───── RECORDS FOR THE TASK ─────
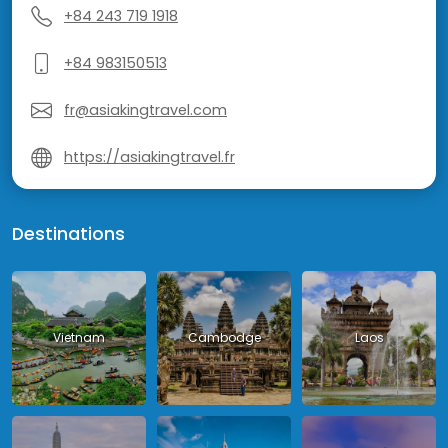
+84 243 719 1918
+84 983150513
fr@asiakingtravel.com
https://asiakingtravel.fr
Destinations
Vietnam
Cambodge
Laos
─────
Could you output every record above exactly as it appears, without the pictures?

+84 243 719 1918
+84 983150513
fr@asiakingtravel.com
https://asiakingtravel.fr
Destinations
Vietnam
Cambodge
Laos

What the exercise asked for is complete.